Paulson is saddled with a mysterious character, but it doesn't take too long for the mystery to get on your nerves, it's like being on a date with someone who is self-aware and proud of their mysterious air, milking it with obviousness. I wouldn't be so annoyed about how she refuses to be grasped, slipping through everytime you think you figured her out, if she weren't the only character worthy of interest. Everyone else, if not saddled with caricature, is saddled with witless cardboard like personalities. 

This quickly gets insufferable when we are introduced to  Charlotte Wells (Sophie Okonedo) , the character with multiple personality disorder, who rambles on about Schubert, Shostakovich, and Hitler in these L.O.N.G incoherent monologues. I heard myself sigh everytime she entered the frame. Her backstory too, while gruesome, is too drama-check-listy. 

What perhaps is redeemable is the messaging. Mildred finds comfort in her lesbianism, reconciling with her inner Victorian mores. There is a nice moment when she is sitting opposite her date Gwendolyn Briggs (Cynthia Nixon) at the oyster bar, and she looks at the oysters and says, "I am not even sure how I'm meant to do this." She was talking about eating oysters, but she might as well be referring to Gwendolyn. 

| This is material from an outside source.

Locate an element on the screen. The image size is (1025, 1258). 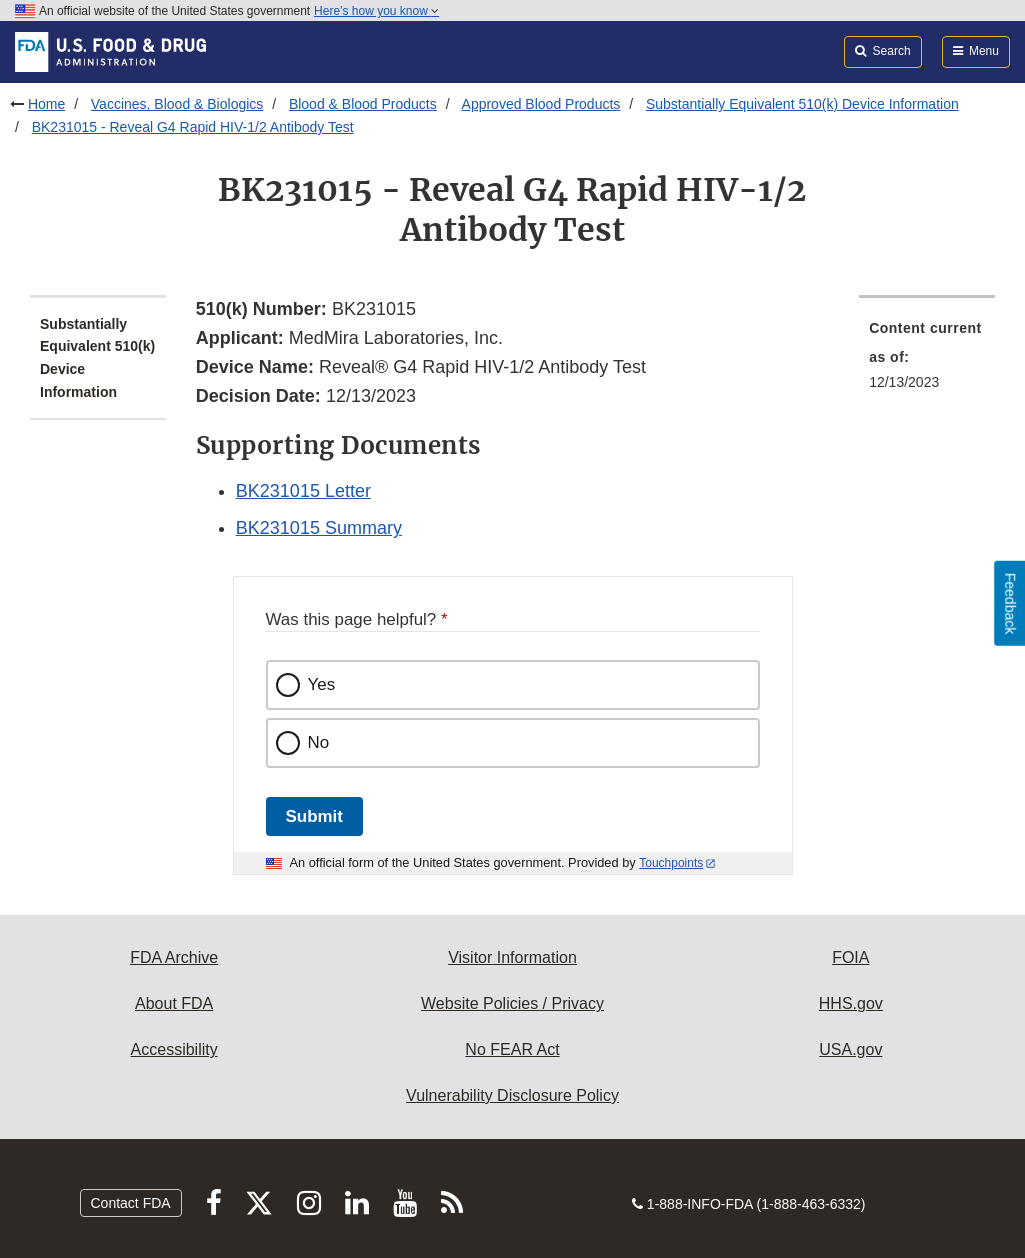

There's also very potent messaging here against capital punishment or at least the sick violence inherent in it. Tolleson becomes a pawn in the Governor's re-election campaign. He is hoping that putting this murderer in an electric chair in front of the magnesium flashes of the media photographers might get him a leg up on the polls, even if it means a moment of absurd barbarism. The governor notes, "I am not a politician, I am a performer." This was 1947. This is 2020. Some things are just not meant to change.